Wittenberg, 59, was devastated when she found out that she had a rare, slow-growing cancer in the cricoid cartilage, a ring that supported her voice box. There are about 50,000 people diagnosed with larynx cancer every year in the U.S., although less than 1 percent have this particular cancer.

A doctor in Jackson, Mich., told her that she needed a complete laryngectomy ― the removal of the larynx ― which would have caused her to lose her voice, forcing her to communicate using an electronic device or voice prosthesis.

“He looked me in the eye, and said, ‘If you don’t do anything, it could block off your airway, and you are not going to be able to breathe,’” Wittenberg said.

She sought a second opinion and found Chepeha.

“I told Dr. Chepeha that I’m an inside sales rep,” said Wittenberg, who works for a steel company in Jackson. “I’m on the phone all day long. All my customers are out of state. My voice is really important to me, because I have to use it every day. It’s my job.”

Chepeha came up with an experimental reconstructive surgery, hoping to save her voice. He proposed removing the tumor and surrounding cartilage, then using part of her shoulder blade to reconstruct the cartilage in her voice box.

Chepeha wasn’t sure it would work.

“I don’t promise them the moon,” he said. “I’m very clear on what I’m doing. I told her that it is very likely that we would have to do a larengectomy if this doesn’t work.”

Chepeha performed the surgery in March 2010, and it lasted 16 hours.

After he removed the cartilage from Wittenberg’s shoulder blade, he had to shape it to fit the small space in her neck. “The problem is you can’t really see it really well because you have to leave it covered in muscle, because that’s how the blood gets to it,” Chepeha said “We just didn’t cut out a piece of bone and stick it in there.”

After the cartilage was shaped, it looked “like the crescent shape of the moon,” he said.

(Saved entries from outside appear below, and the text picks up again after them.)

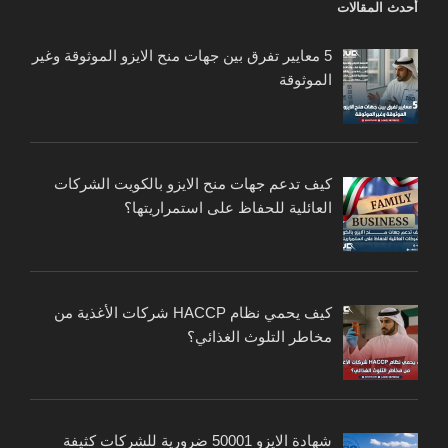
أحدث المقالات
5 معايير تفرق بين جهات منح الايزو الموثوقة وغير
الموثوقة
كيف تدعم جهات منح الايزو بالكويت الشركات
العائلية للحفاظ على استمراريتها؟
كيف يحمي نظام HACCP شركات الأغذية من
مخاطر التلوث الغذائي؟
شهادة الايزو 50001 ضرورية للشركات كثيفة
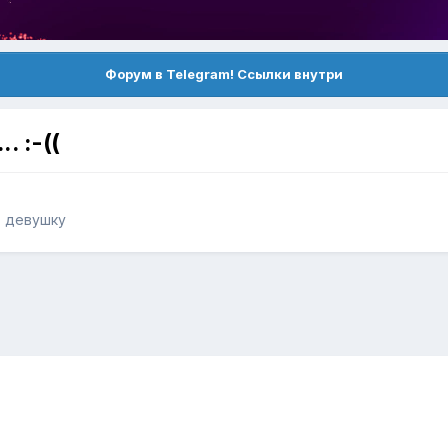
Форум в Telegram! Ссылки внутри
. :-((
ь девушку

“We got all the structures exactly where we wanted them,” said Chepeha, who spends 1,000 hours in an operating room per year, doing about 300 surgeries.

Wittenberg returned to work almost three months after the surgery.

“I’m just thankful I can talk,” she said.

Wittenberg, who sang alto in a high school choir, said her voice now sounds lower and flatter.

“I don’t think my voice is normal now, but I’m used to it,” she said. “I hear me now and I think it’s more squeaky. I used to be able to sing and hold a note. ... There is no way you would want to hear me now.”

She feels lucky, like she hit the lottery. “Stop and think. It’s what, one in a million?”

Chepeha said the reconstructed cricoid involved the joint that controls the vocal cords, changing the sound of Wittenberg’s voice.

Wittenberg is scanned every six months to make sure the cancer hasn’t spread to another part of her body. “I could probably glow in the dark _ I’ve had so many CAT scans,” she said. “They have never found any tumors anywhere else.”

Chepeha said the technique could help many other patients, including those with different types of mouth cancers, as well as children who are born prematurely and have been on a ventilator a long time.

Chepeha’s technique is featured in this month’s issue of Laryngoscope, an international peer-reviewed journal for throat doctors. “That signals that it’s a pretty big advance and your colleagues give you a slap on the back,” Chepeha said.

He is a perfectionist, almost never satisfied. But he admits to feeling pride with Wittenberg’s results.

“This is why you come to work,” he said. “This is what I’m about. I really believe that people should have an opportunity to continue in what they did before, just maintain their lives as much as possible.”